▸ **What you should do**: Restate word for word the entries below, starting at the line with "有抑制作用（体外试验）。100%乙醇浸液及1：400丁得油" and ending at the line with "por 8 milhões de euros (R$ 50 milhões na". Keep both end lines and omit the pictures.

------------------------------------------------------------

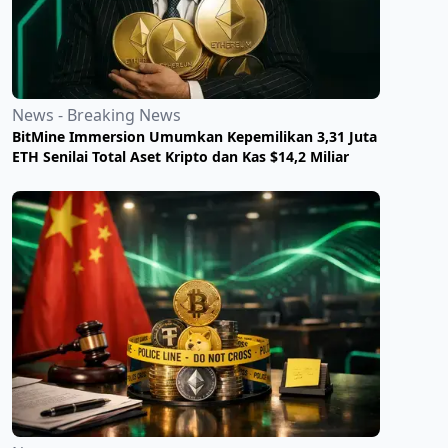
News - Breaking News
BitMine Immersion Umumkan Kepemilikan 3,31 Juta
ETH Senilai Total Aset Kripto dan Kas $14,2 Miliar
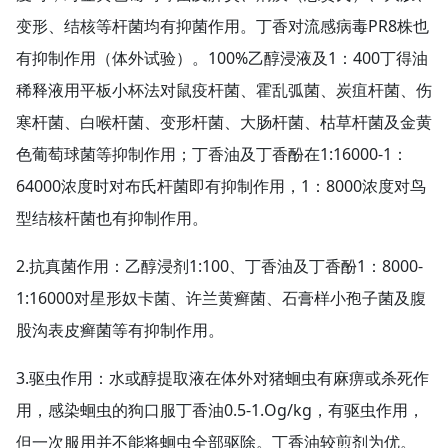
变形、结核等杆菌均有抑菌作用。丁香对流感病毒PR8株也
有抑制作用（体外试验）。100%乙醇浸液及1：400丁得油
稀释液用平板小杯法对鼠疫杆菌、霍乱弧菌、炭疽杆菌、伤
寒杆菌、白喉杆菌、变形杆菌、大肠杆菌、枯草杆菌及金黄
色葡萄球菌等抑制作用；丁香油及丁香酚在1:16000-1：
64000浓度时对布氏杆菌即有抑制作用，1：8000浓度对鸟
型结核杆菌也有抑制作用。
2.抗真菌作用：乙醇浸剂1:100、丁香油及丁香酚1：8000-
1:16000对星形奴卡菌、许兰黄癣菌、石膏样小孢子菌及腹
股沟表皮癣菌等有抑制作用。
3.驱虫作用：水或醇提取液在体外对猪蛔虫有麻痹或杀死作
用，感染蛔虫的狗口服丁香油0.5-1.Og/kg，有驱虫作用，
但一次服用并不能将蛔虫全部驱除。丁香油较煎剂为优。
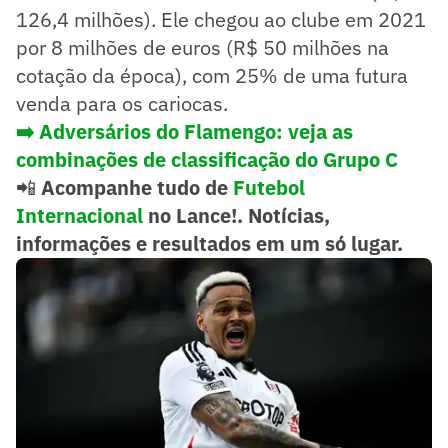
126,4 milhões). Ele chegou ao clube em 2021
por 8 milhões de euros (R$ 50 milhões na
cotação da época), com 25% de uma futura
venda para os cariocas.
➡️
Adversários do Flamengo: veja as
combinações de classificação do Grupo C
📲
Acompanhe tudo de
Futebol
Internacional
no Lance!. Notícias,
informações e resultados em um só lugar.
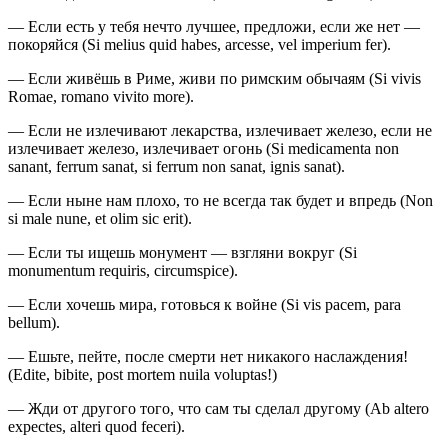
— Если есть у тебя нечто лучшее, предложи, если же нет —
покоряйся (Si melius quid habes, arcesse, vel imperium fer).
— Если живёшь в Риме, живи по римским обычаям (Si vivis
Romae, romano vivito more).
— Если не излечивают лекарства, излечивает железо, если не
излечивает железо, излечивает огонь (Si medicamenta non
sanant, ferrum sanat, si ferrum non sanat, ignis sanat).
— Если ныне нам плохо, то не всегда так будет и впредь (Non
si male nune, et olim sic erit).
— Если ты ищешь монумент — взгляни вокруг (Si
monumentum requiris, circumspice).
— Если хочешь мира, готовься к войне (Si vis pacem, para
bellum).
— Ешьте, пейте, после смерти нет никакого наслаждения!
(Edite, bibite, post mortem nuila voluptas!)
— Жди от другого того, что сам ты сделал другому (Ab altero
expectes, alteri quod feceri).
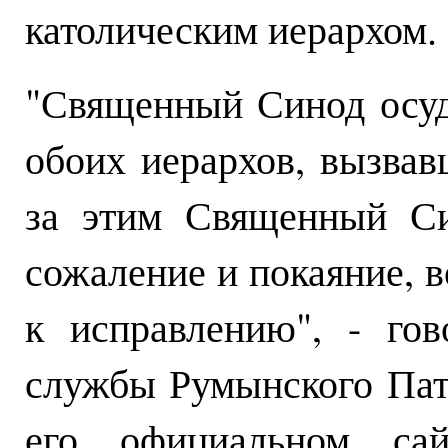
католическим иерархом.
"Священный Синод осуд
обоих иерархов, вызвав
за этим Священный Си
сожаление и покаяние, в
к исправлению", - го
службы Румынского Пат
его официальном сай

------------------------------------------------------------

▸ **Reply to the task**:
有抑制作用（体外试验）。100%乙醇浸液及1：400丁得油
稀释液用平板小杯法对鼠疫杆菌、霍乱弧菌、炭疽杆菌、伤
寒杆菌、白喉杆菌、变形杆菌、大肠杆菌、枯草杆菌及金黄
色葡萄球菌等抑制作用；丁香油及丁香酚在1:16000-1：
64000浓度时对布氏杆菌即有抑制作用，1：8000浓度对鸟
型结核杆菌也有抑制作用。
2.抗真菌作用：乙醇浸剂1:100、丁香油及丁香酚1：8000-
1:16000对星形奴卡菌、许兰黄癣菌、石膏样小孢子菌及腹
股沟表皮癣菌等有抑制作用。
3.驱虫作用：水或醇提取液在体外对猪蛔虫有麻痹或杀死作
用，感染蛔虫的狗口服丁香油0.5-1.Og/kg，有驱虫作用，
但一次服用并不能将蛔虫全部驱除。丁香油较煎剂为优。
126,4 milhões). Ele chegou ao clube em 2021
por 8 milhões de euros (R$ 50 milhões na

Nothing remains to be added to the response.